Roger Johansson over at 456 Berea Street, reflecting on a series of articles by John Allsopp regarding HTML semantics, asks the question: “Should there be another way of extending and improving the semantics of HTML without requiring the specification to be updated?”
Personally, I think the issue revolves around the misuse of HTML to mark up something other than research papers.
It is my understanding that HTML is a subset of SGML, a markup language used to mark up research papers for mass reproduction on offset printers. As such, the vocabulary (the tags) in HTML reflect the type of data being marked up.
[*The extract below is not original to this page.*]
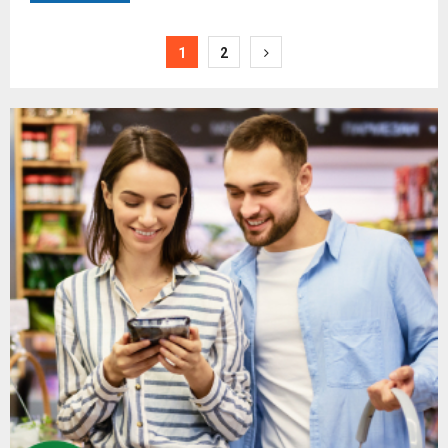
Paginacija
1
2
članaka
Consequently, when HTML is used to mark up documents that are not academic in nature (are not research papers), authors are left cobbling together solutions to retain the semantic value, but that rarely works. For example, if you want to mark up a mathematic equation, you’ll need the MathML specification precisely because HTML doesn’t have the vocabulary necessary for describing the content.
I find it a little ironic that Tim Berners-Lee has basically turned everyone into an academic in some sense, by enabling them to do massive research and post their findings. However, current technology limits us to “browsing” research papers, even though we’ve creatively found ways to publish much, much more than that.
I think the world is missing a browser that is able to render a variety of markup languages (vocabularies), including HTML, MathML, XHTML, XHTML2, XForms, SMIL, and others (although the last 2 are not technically markup languages). I can imagine a world in which marketers define their own markup specification for sharing data (a problem I think microformats are trying to solve) safely. In fact, markup languages can be defined for nearly any field. The problem is, we don’t have web browsers capable of rendering the data in the source documents in any meaningful fashion because no formatting information is associated with any of the elements of these foreign markup languages. In fact, I find it hard to imagine what a marketing database or recipe list would look like if not some kind of document.
So, in conclusion, I’m not sure if I’ve made my point, but basically I think any semantic improvements in HTML will come from focusing on the domain it was originally intended for (academia) than by trying to extend it to other domains that have little or nothing to do with writing research papers.